--- EXERCISE ---
Pull every line containing the word "Streichung" from the records.

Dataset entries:
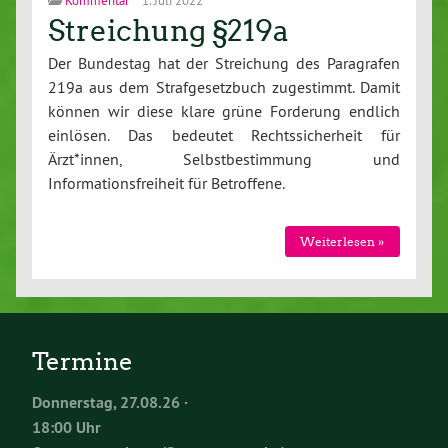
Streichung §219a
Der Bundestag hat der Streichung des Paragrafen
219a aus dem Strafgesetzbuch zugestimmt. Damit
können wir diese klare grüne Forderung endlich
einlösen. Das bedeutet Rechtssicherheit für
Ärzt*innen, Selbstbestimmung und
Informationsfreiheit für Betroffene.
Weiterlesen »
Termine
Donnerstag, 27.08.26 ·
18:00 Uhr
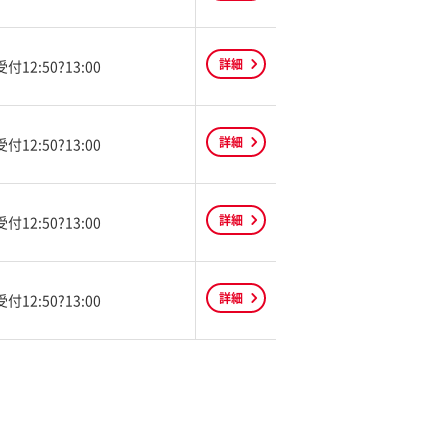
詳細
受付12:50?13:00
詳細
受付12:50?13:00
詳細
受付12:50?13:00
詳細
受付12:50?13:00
==
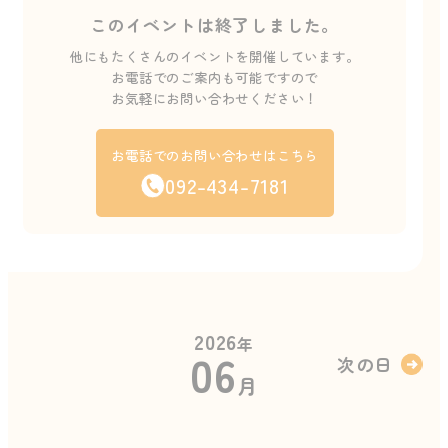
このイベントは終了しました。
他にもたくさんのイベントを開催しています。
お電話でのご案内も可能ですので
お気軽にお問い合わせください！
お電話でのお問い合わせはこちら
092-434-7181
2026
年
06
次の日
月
==
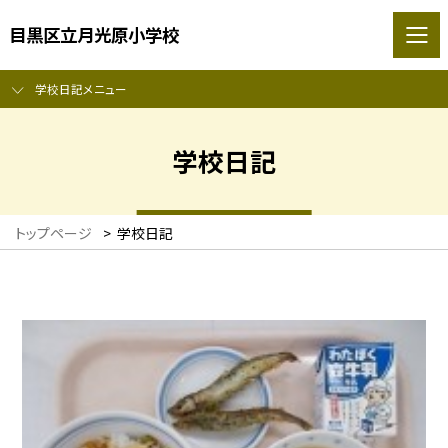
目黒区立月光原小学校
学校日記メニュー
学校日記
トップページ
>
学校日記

--- RESPONSE TO THIS EXERCISE ---
Streichung §219a
Der Bundestag hat der Streichung des Paragrafen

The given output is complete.